=== Begin Enclosure ===

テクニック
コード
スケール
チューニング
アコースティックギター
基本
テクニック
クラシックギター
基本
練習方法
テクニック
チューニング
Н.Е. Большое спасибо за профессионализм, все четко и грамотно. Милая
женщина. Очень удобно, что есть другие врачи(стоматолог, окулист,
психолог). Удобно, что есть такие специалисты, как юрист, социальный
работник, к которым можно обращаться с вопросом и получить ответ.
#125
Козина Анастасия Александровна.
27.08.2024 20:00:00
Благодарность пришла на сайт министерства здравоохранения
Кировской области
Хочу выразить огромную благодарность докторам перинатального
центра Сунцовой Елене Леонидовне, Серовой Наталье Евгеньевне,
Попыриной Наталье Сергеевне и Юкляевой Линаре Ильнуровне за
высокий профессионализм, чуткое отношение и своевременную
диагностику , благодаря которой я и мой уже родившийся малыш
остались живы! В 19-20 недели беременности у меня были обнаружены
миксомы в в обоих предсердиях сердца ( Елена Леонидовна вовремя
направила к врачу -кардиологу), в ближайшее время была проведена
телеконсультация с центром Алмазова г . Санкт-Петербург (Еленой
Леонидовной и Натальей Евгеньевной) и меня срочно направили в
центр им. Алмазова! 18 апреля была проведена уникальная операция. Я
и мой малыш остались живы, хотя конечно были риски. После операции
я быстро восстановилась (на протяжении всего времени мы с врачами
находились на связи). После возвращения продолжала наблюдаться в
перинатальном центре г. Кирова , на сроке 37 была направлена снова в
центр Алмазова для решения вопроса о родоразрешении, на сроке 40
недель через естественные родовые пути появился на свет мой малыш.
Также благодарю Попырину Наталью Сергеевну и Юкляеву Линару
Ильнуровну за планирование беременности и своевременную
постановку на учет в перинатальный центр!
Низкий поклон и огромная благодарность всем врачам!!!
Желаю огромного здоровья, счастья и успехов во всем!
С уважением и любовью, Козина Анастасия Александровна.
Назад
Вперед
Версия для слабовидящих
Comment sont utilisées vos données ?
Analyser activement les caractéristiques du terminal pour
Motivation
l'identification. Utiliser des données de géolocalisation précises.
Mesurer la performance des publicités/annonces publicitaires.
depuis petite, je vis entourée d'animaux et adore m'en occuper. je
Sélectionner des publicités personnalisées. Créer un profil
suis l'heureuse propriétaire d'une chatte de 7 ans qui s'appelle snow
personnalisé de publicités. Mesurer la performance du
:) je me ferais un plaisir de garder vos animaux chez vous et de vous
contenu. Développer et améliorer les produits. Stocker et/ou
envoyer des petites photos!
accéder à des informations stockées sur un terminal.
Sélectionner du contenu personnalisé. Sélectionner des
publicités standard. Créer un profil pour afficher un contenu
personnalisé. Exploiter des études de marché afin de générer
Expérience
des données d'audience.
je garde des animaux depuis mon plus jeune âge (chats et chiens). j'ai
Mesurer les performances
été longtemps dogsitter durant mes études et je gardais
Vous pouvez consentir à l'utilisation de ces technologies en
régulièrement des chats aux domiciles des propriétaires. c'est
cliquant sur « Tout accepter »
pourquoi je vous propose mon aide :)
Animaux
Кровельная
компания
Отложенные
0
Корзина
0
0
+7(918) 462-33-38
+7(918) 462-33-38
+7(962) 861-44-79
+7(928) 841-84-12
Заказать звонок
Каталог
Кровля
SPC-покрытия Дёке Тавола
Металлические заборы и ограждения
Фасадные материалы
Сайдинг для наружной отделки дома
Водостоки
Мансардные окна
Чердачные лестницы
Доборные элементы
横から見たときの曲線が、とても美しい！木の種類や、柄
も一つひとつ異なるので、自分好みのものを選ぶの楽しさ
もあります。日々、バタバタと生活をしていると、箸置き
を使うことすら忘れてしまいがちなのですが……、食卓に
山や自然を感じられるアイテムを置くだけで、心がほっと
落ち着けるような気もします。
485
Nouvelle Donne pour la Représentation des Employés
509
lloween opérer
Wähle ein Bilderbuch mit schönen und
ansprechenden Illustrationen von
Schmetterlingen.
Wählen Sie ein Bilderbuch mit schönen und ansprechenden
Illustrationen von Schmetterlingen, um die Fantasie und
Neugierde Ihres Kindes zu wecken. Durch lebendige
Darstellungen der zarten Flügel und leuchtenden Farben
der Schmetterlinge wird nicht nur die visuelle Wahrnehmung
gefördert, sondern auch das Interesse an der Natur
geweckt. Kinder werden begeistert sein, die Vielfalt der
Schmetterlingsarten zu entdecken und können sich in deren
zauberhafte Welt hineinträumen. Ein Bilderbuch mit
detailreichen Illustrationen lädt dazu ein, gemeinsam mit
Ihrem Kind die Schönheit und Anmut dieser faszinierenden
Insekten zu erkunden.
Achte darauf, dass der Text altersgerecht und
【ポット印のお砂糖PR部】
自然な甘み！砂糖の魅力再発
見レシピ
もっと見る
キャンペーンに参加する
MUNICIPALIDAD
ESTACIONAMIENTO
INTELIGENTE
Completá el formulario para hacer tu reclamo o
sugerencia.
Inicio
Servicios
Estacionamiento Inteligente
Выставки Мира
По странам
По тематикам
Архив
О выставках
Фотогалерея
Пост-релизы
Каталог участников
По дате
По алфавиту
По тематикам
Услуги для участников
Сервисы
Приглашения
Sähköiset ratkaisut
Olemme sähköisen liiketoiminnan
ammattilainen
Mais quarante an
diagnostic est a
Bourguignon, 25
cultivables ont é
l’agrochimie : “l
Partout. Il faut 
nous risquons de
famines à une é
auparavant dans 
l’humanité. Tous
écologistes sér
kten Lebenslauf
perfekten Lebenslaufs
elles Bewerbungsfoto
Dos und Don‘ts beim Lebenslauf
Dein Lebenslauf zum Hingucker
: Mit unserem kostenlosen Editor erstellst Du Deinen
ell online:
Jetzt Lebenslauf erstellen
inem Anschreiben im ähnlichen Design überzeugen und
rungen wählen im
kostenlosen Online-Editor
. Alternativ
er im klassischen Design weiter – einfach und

=== End Enclosure ===

Only those lines of the entries above that run from the line containing "Попыриной Наталье Сергеевне" to the line containing "Леонидовной и Натальей", both included, should be transcribed exactly.

Response ::
Попыриной Наталье Сергеевне и Юкляевой Линаре Ильнуровне за
высокий профессионализм, чуткое отношение и своевременную
диагностику , благодаря которой я и мой уже родившийся малыш
остались живы! В 19-20 недели беременности у меня были обнаружены
миксомы в в обоих предсердиях сердца ( Елена Леонидовна вовремя
направила к врачу -кардиологу), в ближайшее время была проведена
телеконсультация с центром Алмазова г . Санкт-Петербург (Еленой
Леонидовной и Натальей Евгеньевной) и меня срочно направили в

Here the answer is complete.